◆ Directions for this task: Leave out the pictures and repeat exactly the lines from the one containing "image? Return masks as SVG." through the end of the records.

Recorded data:

* * * *

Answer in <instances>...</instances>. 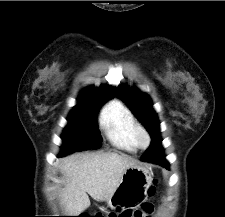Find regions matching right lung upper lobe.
<instances>
[{"mask_svg":"<svg viewBox=\"0 0 225 217\" xmlns=\"http://www.w3.org/2000/svg\"><path fill=\"white\" fill-rule=\"evenodd\" d=\"M115 88L109 85H101L100 87L91 86L81 91L80 98L110 99L115 96Z\"/></svg>","mask_w":225,"mask_h":217,"instance_id":"right-lung-upper-lobe-1","label":"right lung upper lobe"}]
</instances>
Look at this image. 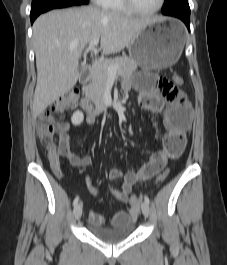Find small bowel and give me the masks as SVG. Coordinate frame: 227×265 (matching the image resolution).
I'll return each instance as SVG.
<instances>
[{
  "label": "small bowel",
  "mask_w": 227,
  "mask_h": 265,
  "mask_svg": "<svg viewBox=\"0 0 227 265\" xmlns=\"http://www.w3.org/2000/svg\"><path fill=\"white\" fill-rule=\"evenodd\" d=\"M135 77L125 80L122 89L129 91L135 89L138 92L139 105L150 112H163V125L166 135L163 140V147L152 154L150 159L137 171L123 172L120 169H110L108 178L110 180L122 179L119 190L112 189L113 195L123 203L130 202V195L133 186L155 176L168 162L170 158L179 156L185 147V131L191 123V108L183 91L178 89L167 79L160 78L156 72H133ZM165 104L167 109L163 111ZM95 118L87 116V122L92 124ZM69 122H58L55 125V132L58 135V143L49 150V160L52 171L57 177H61L59 157L66 158L71 164L79 167H86L91 164L89 156H79L70 149ZM88 188L92 195L98 190L88 181ZM133 211L117 212L111 219L114 226L122 225L133 219ZM88 221L91 225L101 226L105 218L96 212H89Z\"/></svg>",
  "instance_id": "c3829d8e"
}]
</instances>
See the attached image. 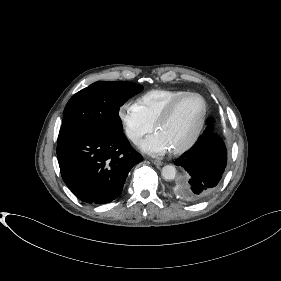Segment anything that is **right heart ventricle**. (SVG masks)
<instances>
[{
  "instance_id": "e07e8e85",
  "label": "right heart ventricle",
  "mask_w": 281,
  "mask_h": 281,
  "mask_svg": "<svg viewBox=\"0 0 281 281\" xmlns=\"http://www.w3.org/2000/svg\"><path fill=\"white\" fill-rule=\"evenodd\" d=\"M187 91L172 89L150 90L137 99V104L141 108L146 118L154 124L159 114L175 98L183 95Z\"/></svg>"
}]
</instances>
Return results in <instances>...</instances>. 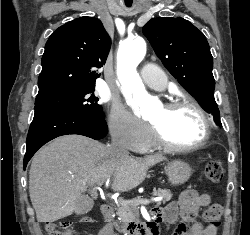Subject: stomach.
Instances as JSON below:
<instances>
[{
    "label": "stomach",
    "instance_id": "stomach-1",
    "mask_svg": "<svg viewBox=\"0 0 250 235\" xmlns=\"http://www.w3.org/2000/svg\"><path fill=\"white\" fill-rule=\"evenodd\" d=\"M165 172L169 182L174 186H178L189 180L192 169L189 164L180 160H174L165 166Z\"/></svg>",
    "mask_w": 250,
    "mask_h": 235
}]
</instances>
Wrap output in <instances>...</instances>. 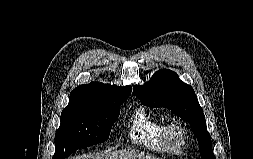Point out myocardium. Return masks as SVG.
Listing matches in <instances>:
<instances>
[{
	"label": "myocardium",
	"mask_w": 253,
	"mask_h": 159,
	"mask_svg": "<svg viewBox=\"0 0 253 159\" xmlns=\"http://www.w3.org/2000/svg\"><path fill=\"white\" fill-rule=\"evenodd\" d=\"M177 136L180 139V146L172 144V138ZM187 143L186 132L181 124L176 122L167 123L163 130V145L169 152L179 155L185 149Z\"/></svg>",
	"instance_id": "f54148a6"
}]
</instances>
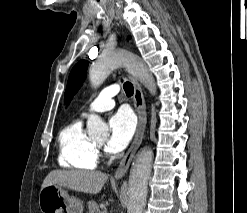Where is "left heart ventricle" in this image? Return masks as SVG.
Listing matches in <instances>:
<instances>
[{"mask_svg":"<svg viewBox=\"0 0 247 213\" xmlns=\"http://www.w3.org/2000/svg\"><path fill=\"white\" fill-rule=\"evenodd\" d=\"M103 143H104V140H101V141L97 142L98 145H103Z\"/></svg>","mask_w":247,"mask_h":213,"instance_id":"left-heart-ventricle-1","label":"left heart ventricle"}]
</instances>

* * * *

◆ Output below:
Where is "left heart ventricle" in this image? Return masks as SVG.
Listing matches in <instances>:
<instances>
[{"mask_svg":"<svg viewBox=\"0 0 247 213\" xmlns=\"http://www.w3.org/2000/svg\"><path fill=\"white\" fill-rule=\"evenodd\" d=\"M103 143H104V140H101V141L97 142L98 145H103Z\"/></svg>","mask_w":247,"mask_h":213,"instance_id":"left-heart-ventricle-1","label":"left heart ventricle"}]
</instances>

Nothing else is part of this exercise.